Dataset entries:
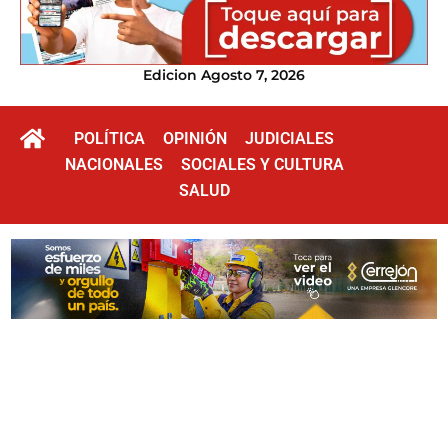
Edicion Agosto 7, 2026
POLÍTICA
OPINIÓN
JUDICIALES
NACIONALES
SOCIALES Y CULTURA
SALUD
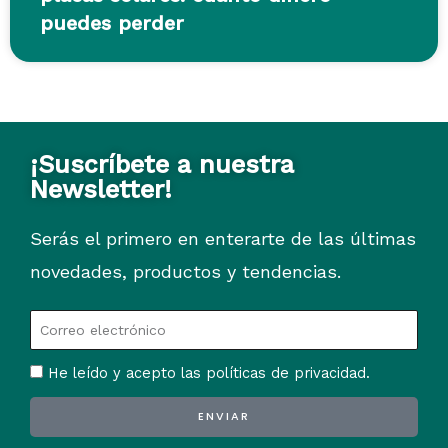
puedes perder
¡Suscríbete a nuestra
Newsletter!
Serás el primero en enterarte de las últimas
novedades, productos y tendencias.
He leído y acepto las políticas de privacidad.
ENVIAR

...

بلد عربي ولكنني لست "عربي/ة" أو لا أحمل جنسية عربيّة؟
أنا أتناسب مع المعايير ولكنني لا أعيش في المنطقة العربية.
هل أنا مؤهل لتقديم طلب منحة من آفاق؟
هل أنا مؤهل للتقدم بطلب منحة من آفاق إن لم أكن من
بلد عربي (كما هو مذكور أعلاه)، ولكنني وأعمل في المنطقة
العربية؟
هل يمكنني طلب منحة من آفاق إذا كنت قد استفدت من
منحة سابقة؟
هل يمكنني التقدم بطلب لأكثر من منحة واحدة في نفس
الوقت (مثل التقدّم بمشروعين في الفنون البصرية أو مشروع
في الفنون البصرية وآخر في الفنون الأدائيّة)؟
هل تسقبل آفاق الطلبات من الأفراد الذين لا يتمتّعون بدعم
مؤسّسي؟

How to complete this task: Find the string "مؤهل" in the listing and copy every line in which it occurs.

Your response:
هل أنا مؤهل لتقديم طلب منحة من آفاق؟
هل أنا مؤهل للتقدم بطلب منحة من آفاق إن لم أكن من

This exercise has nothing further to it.